======== Data records ========
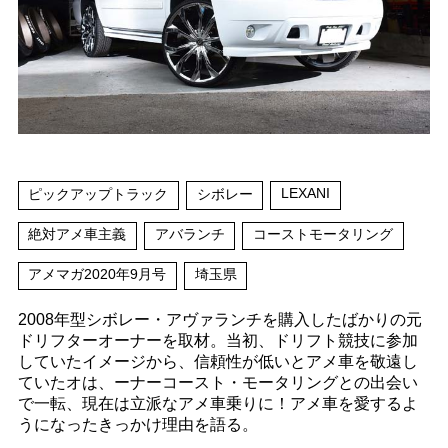
LEXANI
ピックアップトラック
シボレー
絶対アメ車主義
アバランチ
コーストモータリング
アメマガ2020年9月号
埼玉県
2008年型シボレー・アヴァランチを購入したばかりの元
ドリフターオーナーを取材。当初、ドリフト競技に参加
していたイメージから、信頼性が低いとアメ車を敬遠し
ていたオは、ーナーコースト・モータリングとの出会い
で一転、現在は立派なアメ車乗りに！アメ車を愛するよ
うになったきっかけ理由を語る。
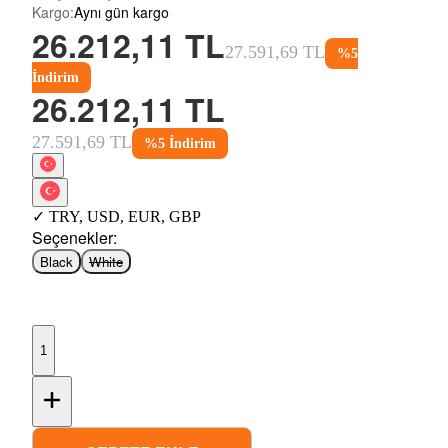
Kargo
:
Aynı gün kargo
26.212,11 TL
27.591,69 TL
%
5
İndirim
26.212,11 TL
27.591,69 TL
%
5
İndirim
✓
TRY
,
USD
,
EUR
,
GBP
Seçenekler
:
Black
White
1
========
- Exercise prompt
The listing above should be transcribed word for word, with its pictures left out.

- Task solution
LEXANI
ピックアップトラック
シボレー
絶対アメ車主義
アバランチ
コーストモータリング
アメマガ2020年9月号
埼玉県
2008年型シボレー・アヴァランチを購入したばかりの元
ドリフターオーナーを取材。当初、ドリフト競技に参加
していたイメージから、信頼性が低いとアメ車を敬遠し
ていたオは、ーナーコースト・モータリングとの出会い
で一転、現在は立派なアメ車乗りに！アメ車を愛するよ
うになったきっかけ理由を語る。
Kargo
:
Aynı gün kargo
26.212,11 TL
27.591,69 TL
%
5
İndirim
26.212,11 TL
27.591,69 TL
%
5
İndirim
✓
TRY
,
USD
,
EUR
,
GBP
Seçenekler
:
Black
White
1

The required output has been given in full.